Like in business bankruptcy, individuals are able to file bankruptcy if they are unable to handle their financial burdens, in order to have their debts cancelled, paid through liquidation of their assets or reorganized into an affordable repayment plan. Some debts cannot be eliminated, such as secured debts, alimony, taxes, child support, and sometimes student loans. Bankruptcy can be used to help you from being foreclosed on your home or to save your valuable personal assets.

Chapter 7 Personal Bankruptcy

Chapter 7 bankruptcy enables people to discharge certain debts they owe and get a fresh start. Debts that are dischargeable under Chapter 7 bankruptcy law include but are not limited to medical bills, credit cards, car accident claims, student loans, overdue rent and utility payments, and personal loans.

Chapter 13 Personal Bankruptcy

Chapter 13 bankruptcy enables people that are self-employed or otherwise managing an unincorporated business to seek debt relief while protecting valuable assets. People who file Chapter 13 are usually high-income earners and/or have valuable property and other high-priced items they do not want liquidated as part of a bankruptcy. Chapter 13 gives people the opportunity to have debt relief and pay off their creditors, agreeing to an affordable repayment plan that allows them to repay their creditors over three to five years.

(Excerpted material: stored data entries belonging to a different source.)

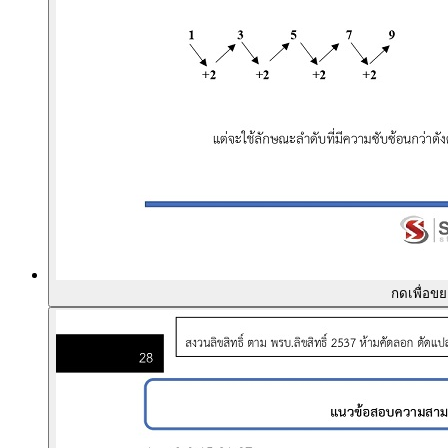
กดเพื่อข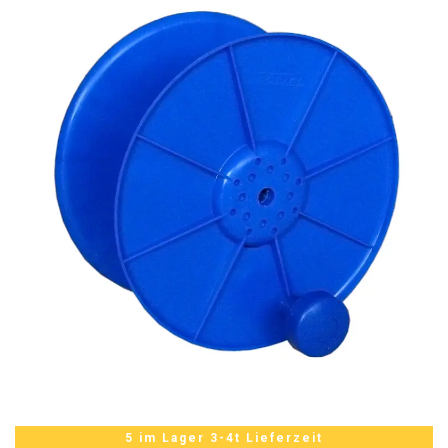
5 im Lager 3-4t Lieferzeit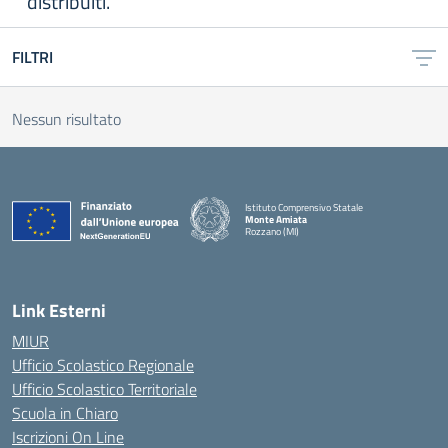
distribuiti.
FILTRI
Nessun risultato
Istituto Comprensivo Statale
Monte Amiata
Rozzano (MI)
Link Esterni
MIUR
Ufficio Scolastico Regionale
Ufficio Scolastico Territoriale
Scuola in Chiaro
Iscrizioni On Line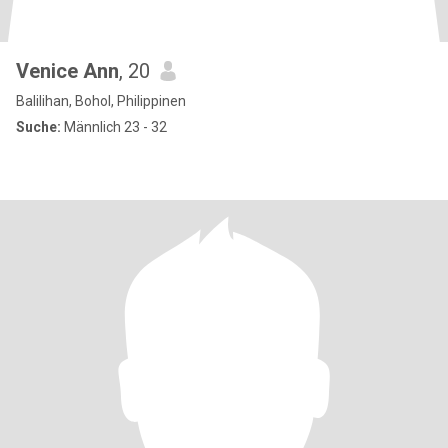
Venice Ann
, 20
Balilihan, Bohol, Philippinen
Suche:
Männlich 23 - 32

Should I File for Personal Bankruptcy?

Filing for personal bankruptcy is a huge decision that should not be made lightly. In many situations, though, it is the best option for people to realistically regain control of their finances. Before you decide to file for bankruptcy, you should research bankruptcy as well as alternatives to bankruptcy. In addition, you should talk to an experienced bankruptcy lawyer about your situation.